Report on Santa Maria (Guatemala) — 13 April-19 April 2016
Smithsonian / US Geological Survey Weekly Volcanic Activity Report, 13 April-19 April 2016
Managing Editor: Sally Kuhn Sennert
Please cite this report as:
Global Volcanism Program, 2016. Report on Santa Maria (Guatemala). In: Sennert, S K (ed.), Weekly Volcanic Activity Report, 13 April-19 April 2016. Smithsonian Institution and US Geological Survey.
14.756°N, 91.552°W; summit elev. 3772 m
All times are local (unless otherwise noted)

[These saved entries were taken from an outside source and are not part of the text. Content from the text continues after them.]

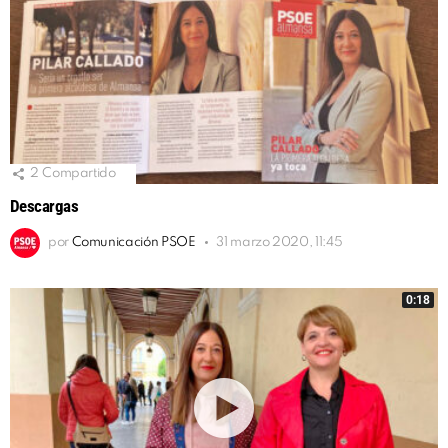
2
Compartido
Descargas
por
Comunicación PSOE
31 marzo 2020, 11:45
0:18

In a special report from 15 April INSIVUMEH stated that activity at Caliente cone, part of Santa María's Santiaguito lava-dome complex, continued at a high level. A loud explosion at 0825 on 15 April was followed by a pyroclastic flow that descended the SE and W flanks of Caliente cone. Collapses of the E and W edges of the crater generated a mushroom-shaped ash cloud that rose 4 km and then drifted 25 km W and SW. Ash fell in areas downwind including Monte Bello, Loma Linda, Las Marías, San Marcos (10 km SW), and Palajunoj (18 km SSW). Cloud cover obscured views during 16-18 April, though during 17-18 April an ash plume from an explosion rose 700 m and drifted SW, causing ashfall in San Marcos Palajunoj. An explosion at 0800 on 19 April generated pyroclastic flows down the SE and W flanks of Caliente cone. Collapses of the E and W edges of the crater generated a mushroom-shaped ash cloud that rose 4.5 km and then drifted 25 km W and SW. Abundant ash fell in the same areas that were affected by the 15-April explosion.

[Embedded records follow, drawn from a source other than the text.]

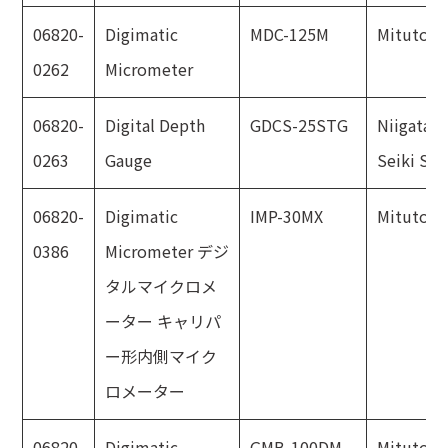
06820-
Digimatic
MDC-125M
Mitutoyo
0262
Micrometer
06820-
Digital Depth
GDCS-25STG
Niigata
0263
Gauge
Seiki SK
06820-
Digimatic
IMP-30MX
Mitutoyo
0386
Micrometer デジ
タルマイクロメ
ーター キャリパ
ー形内側マイク
ロメーター
06820-
Digimatic
GMB-100DM
Mitutoyo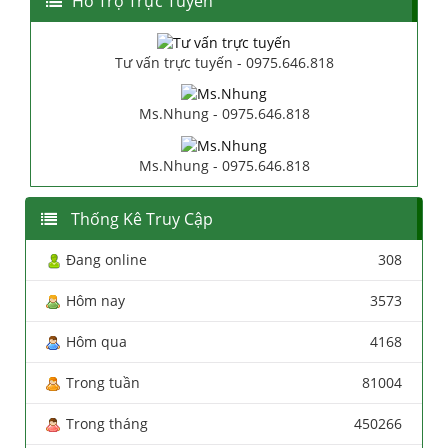
Hổ Trợ Trực Tuyến
Tư vấn trực tuyến - 0975.646.818
Ms.Nhung - 0975.646.818
Ms.Nhung - 0975.646.818
Thống Kê Truy Cập
Đang online
308
Hôm nay
3573
Hôm qua
4168
Trong tuần
81004
Trong tháng
450266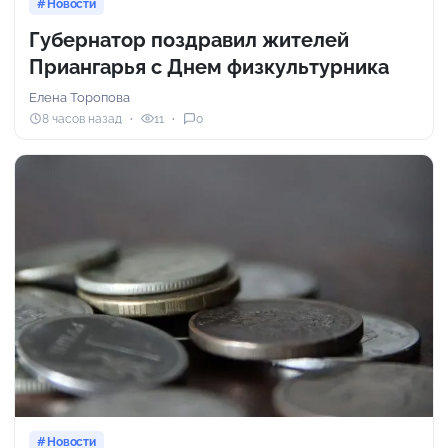
Новости
Губернатор поздравил жителей
Приангарья с Днем физкультурника
Елена Торопова
8 часов назад
11
0
Новости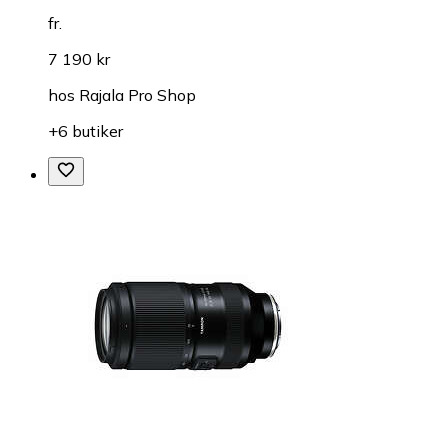
fr.
7 190 kr
hos
Rajala Pro Shop
+6 butiker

Geologic Background. Symmetrical, forest-covered Santa María volcano is one of the most prominent of a chain of large stratovolcanoes that rises dramatically above the Pacific coastal plain of Guatemala. The 3772-m-high stratovolcano has a sharp-topped, conical profile that is cut on the SW flank by a large, 1.5-km-wide crater. The oval-shaped crater extends from just below the summit to the lower flank and was formed during a catastrophic eruption in 1902. The renowned plinian eruption of 1902 that devastated much of SW Guatemala followed a long repose period after construction of the large basaltic-andesite stratovolcano. The massive dacitic Santiaguito lava-dome complex has been growing at the base of the 1902 crater since 1922. Compound dome growth at Santiaguito has occurred episodically from four westward-younging vents, the most recent of which is Caliente. Dome growth has been accompanied by almost continuous minor explosions, with periodic lava extrusion, larger explosions, pyroclastic flows, and lahars.